Филип, находившийся под свежим впечатлением огорчительного и на многое проливающего свет разговора с мисс Перкинс в отеле, испытывал сейчас такое же напряженное волнение, как и Лидия.

— Он говорит, что он держит кафе на Портсмуд-Роуд. Он не знает Бландину, но месяца два назад старая женщина, которую называли этим именем, останавливалась возле его кафе, чтобы выпить чаю. По крайней мере Бландина была пассажиром в машине, где сидели еще два человека. Он сказал, что обратил внимание на имя потому, что оно необычное.

— Вы узнали его точный адрес?

— Конечно! А вы как думали? — спокойно ответила Лидия. — Когда мы туда отправимся?

— Сейчас. Я сию минуту к вам подъеду. Как Джун?

— У нее два роскошных синяка. Она говорит, что в остальном чувствует себя хорошо и даже получает удовольствие от всей этой ситуации. Я покупаю для нее продукты, потому что она не хочет, чтобы люди думали, что ее побили. Когда вы появитесь?

— Через пятнадцать минут. Если вы перестанете разговаривать. Интуиция мне подсказывает, что времени нам терять не стоит.

— Хорошо. Это позволит мне сбегать что-нибудь купить Джун для ленча, — невозмутимо ответила Лидия. — Без меня не уезжайте… — Эти слова эхом отзывались в голове Филипа, пока он нетерпеливо прокладывал себе путь через Лондон в удручающе медленном потоке уличного движения. Если бы только она знала, что за последние недели стала для него больше чем привычкой. Он неизменно желал увидеть ее исполненное напряженного внимания живое лицо, ее короткие всклокоченные волосы, ее быстрый отклик, ее импульсивную и безрассудную доброту. Она зажгла в нем что-то такое, что откликалось на красоту иного рода, нежели изысканное совершенство Авроры. Но он совершал ошибки, — неправильно выбрал момент, чтобы сказать ей об этом, почувствовал себя связанным неким обязательством верности Авроре, на которой как-никак собирался жениться.

К тому моменту, когда он добрался до квартиры на улице Сент-Джон Вуд, мысли его стали бессвязными. Сидя в машине, он нажимал на клаксон до тех пор, пока Лидия стремительно не выбежала из двери, как всегда без шляпы, с розовыми щеками.

— Еле успела. Джун старается никому не показываться на глаза, хотя вас она, наверное, была бы не прочь увидеть. Она оказалась гораздо большим молодцом, чем я думала вначале.
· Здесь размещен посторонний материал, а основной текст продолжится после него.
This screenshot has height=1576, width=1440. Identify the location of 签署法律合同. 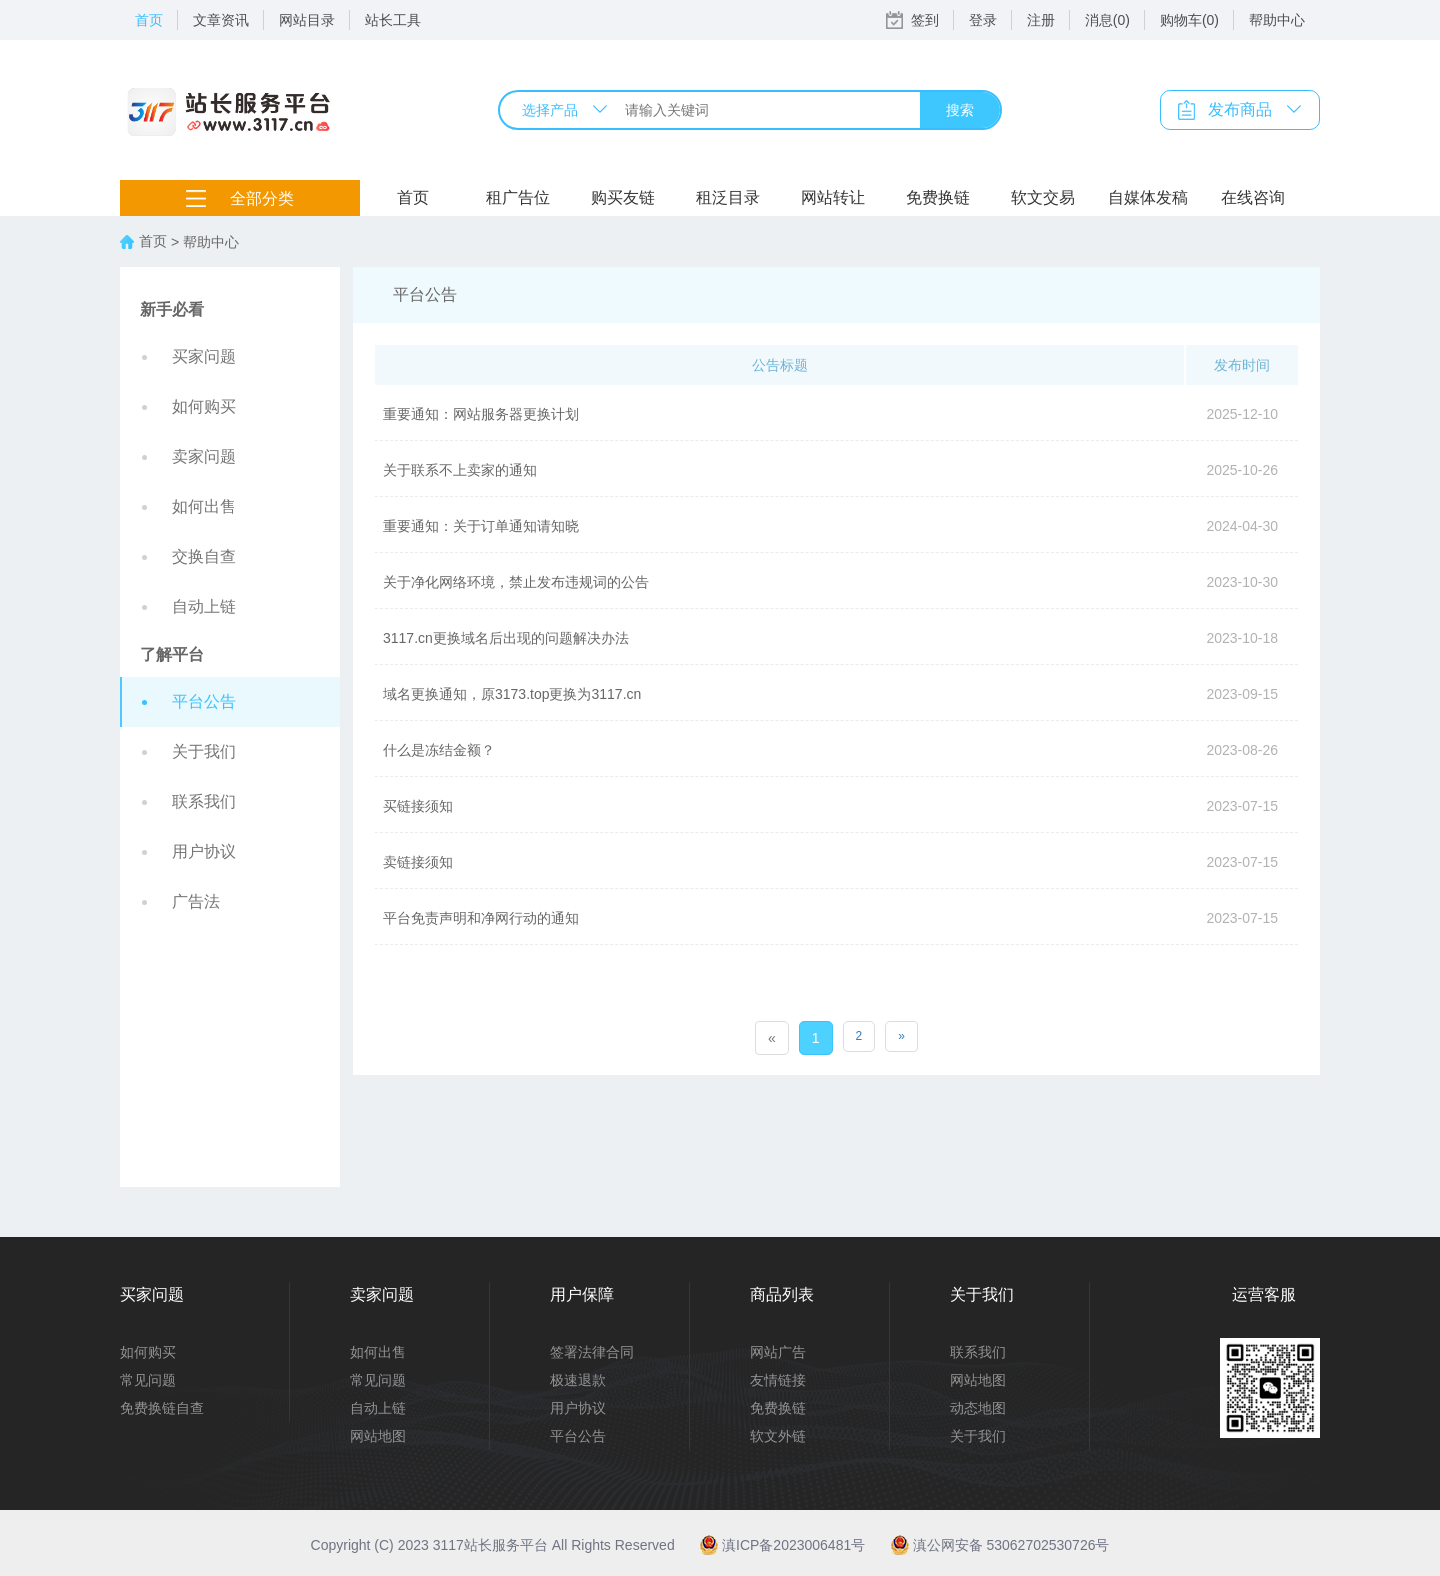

Она и сегодня будет внимательно прислушиваться, не будет ли каких подозрительных звуков. Но думаю, после вчерашней ночи у этого малого хватит ума держаться подальше. Он, вероятно, читал газеты, чтобы выяснить, нашли ли тело Джун. — Она бросила на него грустный взгляд. — Опять слишком много говорю.

— Продолжайте, — мягко сказал Филип. — Но только сделайте на минутку передышку, чтобы сообщить, куда нам ехать.

— Простите. Знаете, когда я не болтаю, это жуткое волнение — или как его лучше назвать — просто поднимается во мне какой-то волной. Мы должны искать кафе, устроенное из фургончика и расположенное на обочине дороги перед самым Гилдфордом. Этот мужчина звонил всего полчаса назад.

— Какое впечатление он на вас произвел?

— Довольно медленно говорит и серьезным тоном. Я бы сказала, человек философического склада. Наблюдает жизнь с обочины шоссейной дороги. Удалось вам сегодня утром что-нибудь выяснить?

Филип кивнул и небрежно выложил свою информацию:

— Фермуар принадлежит Бландине. Или принадлежал.

— Бландине?! В таком случае, вы думаете, Арманд его украл? Или взял его на хранение? И именно поэтому так важно его вернуть?

— Мы могли бы съездить в «Гринхилл» и выяснить. Что вы на это скажете? Сообщим ему, что незачем разгуливать и бить женщин по голове, чтобы вернуть свою драгоценность.

— И потребуем, чтобы нам объяснили, что находится во всех этих спальнях, — задыхаясь добавила Лидия.

— Насчет спален не уверен. Но мы можем попробовать взять их на пушку. У меня такое впечатление, что они все настроены настолько всерьез, что блефа ни за что не распознают.